My lymphedema steadily progressed and I had many bouts of cellulitis despite being very compliant with self-management so I got to the point that I decided I had to do something different.   My PCP found a surgeon at the University of Washington, about 2 hours’ drive from my home.  The results of a lymphoscintigraphy showed that I still had decent lymph vessels in my lower leg.  The surgeon agreed that a lympho-venous anastomosis (LVA) would be beneficial for me.  The procedure was outpatient.  I have two anastomoses near my ankle and 2 mid-shin. The recovery was pretty easy although I wasn’t able to wear compression for 4 weeks after the surgery so I was not able to be as active as I like to be.   I could only wear bandages with not more than 10 Hg pressure.

I still wear compression: class 3, flat knit thigh highs.  I wear biker shorts over them but have to be careful not to get double compression on my thigh.  I use an Entre pump, which I think helps keep the swelling down in my lower leg.  I’d love to get a Flexitouch so I can clear the swelling in my abdomen and hip but my insurance won’t cover it.  I wear a Jobst Relax at night.
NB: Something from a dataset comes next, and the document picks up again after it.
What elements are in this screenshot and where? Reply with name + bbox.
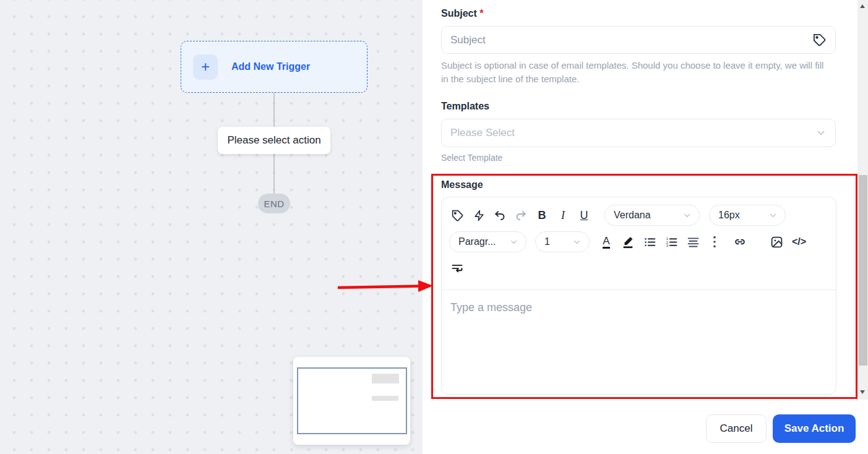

My daily routine consists of doing manual lymph drainage (MLD) in the morning, then putting on my compression.  I’m on my feet all day at work but fortunately I don’t have to sit or stand in one place for any length of time so I am constantly on the move.

When I get home at night, I walk or jog – I’m trying to get back to running and am doing more each day.  When I exercise, I wear running tights over my compression.  I also coach cross country.  I stay active and am trying to eat better too – like substituting nuts for cookies.  I’m not too good at eating well; my son gave up ice cream for Lent and that’s been a big help for me!
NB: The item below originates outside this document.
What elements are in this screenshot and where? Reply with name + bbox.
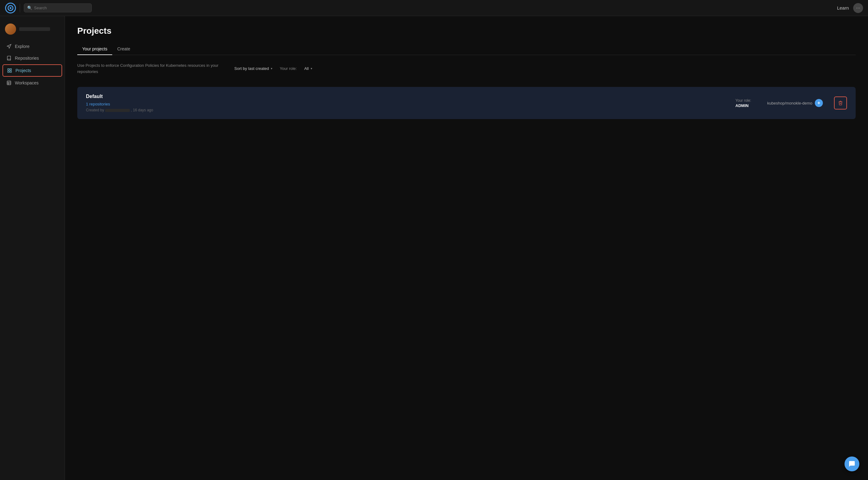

I have a pretty good attitude about my LE.  But I get emotional when my leg swells more and is sore.  I always wonder what I did to cause it to get worse?  I’ve had so many bouts of cellulitis and I don’t know the source.  I was hospitalized in November last year.  I’ve had cellulitis 7 times since my diagnosis – 5 times since August 2017.  I’m now on prophylactic antibiotics but even so, the last 2 times I had cellulitis, I was on antibiotics.  It didn’t get septic, so maybe the antibiotics helped with that.

I keep a positive outlook as much as I can.  Exercise helps me a lot.  I’ve not had cellulitis in 6 weeks, so I can be more consistent with my exercise.  The LVA helped the swelling in my calf but my calf still is swollen about 2cm more by the end of the day.  I think with compression that shouldn’t happen, so I’m trying to find the right compression for me. I go back to the surgeon in June for more testing and I’m looking forward to that.

Overall, while dealing with LE is difficult, it’s better than the alternative!  I am grateful that I have such a supportive husband too.  Without him, I wouldn’t be nearly as positive about this disease.